=== BRIEF ===
Scan the material that follows for lines with "Serwetka". Answer with how many there are, nothing else.

Start of THE RECORDS

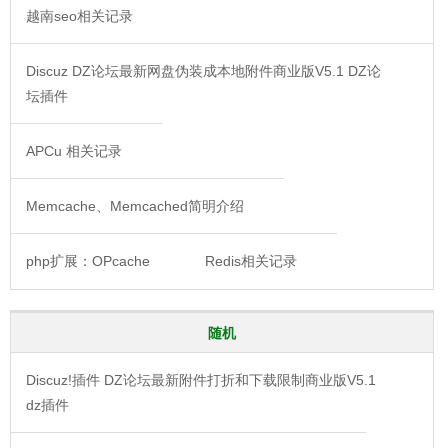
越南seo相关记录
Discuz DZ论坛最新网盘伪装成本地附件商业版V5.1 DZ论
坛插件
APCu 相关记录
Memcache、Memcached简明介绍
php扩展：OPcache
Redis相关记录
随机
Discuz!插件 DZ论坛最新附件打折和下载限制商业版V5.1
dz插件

End of THE RECORDS
Start of THE RECORDS

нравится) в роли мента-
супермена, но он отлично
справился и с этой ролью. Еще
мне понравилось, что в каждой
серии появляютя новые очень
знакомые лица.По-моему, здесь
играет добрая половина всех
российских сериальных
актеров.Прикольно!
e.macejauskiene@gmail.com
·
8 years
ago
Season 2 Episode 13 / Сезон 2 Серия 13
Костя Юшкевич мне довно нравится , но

End of THE RECORDS
Start of THE RECORDS

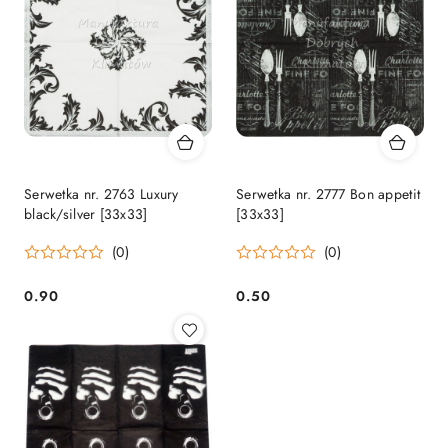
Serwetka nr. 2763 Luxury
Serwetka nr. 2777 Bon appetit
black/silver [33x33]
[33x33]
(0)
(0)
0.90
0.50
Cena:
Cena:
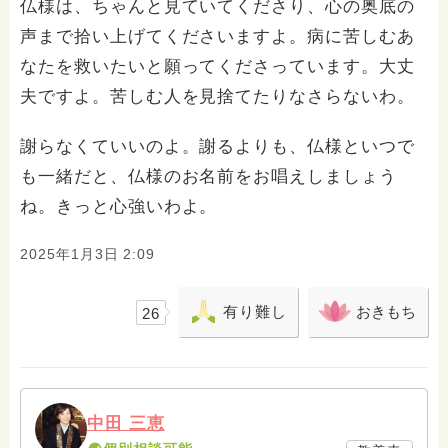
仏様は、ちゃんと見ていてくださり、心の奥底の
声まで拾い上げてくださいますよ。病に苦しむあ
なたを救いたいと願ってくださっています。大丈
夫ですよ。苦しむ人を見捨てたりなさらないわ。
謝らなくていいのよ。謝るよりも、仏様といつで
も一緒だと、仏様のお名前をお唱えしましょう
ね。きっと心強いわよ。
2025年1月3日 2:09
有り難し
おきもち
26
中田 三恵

End of THE RECORDS

=== RESULT OF THIS EXERCISE ===
2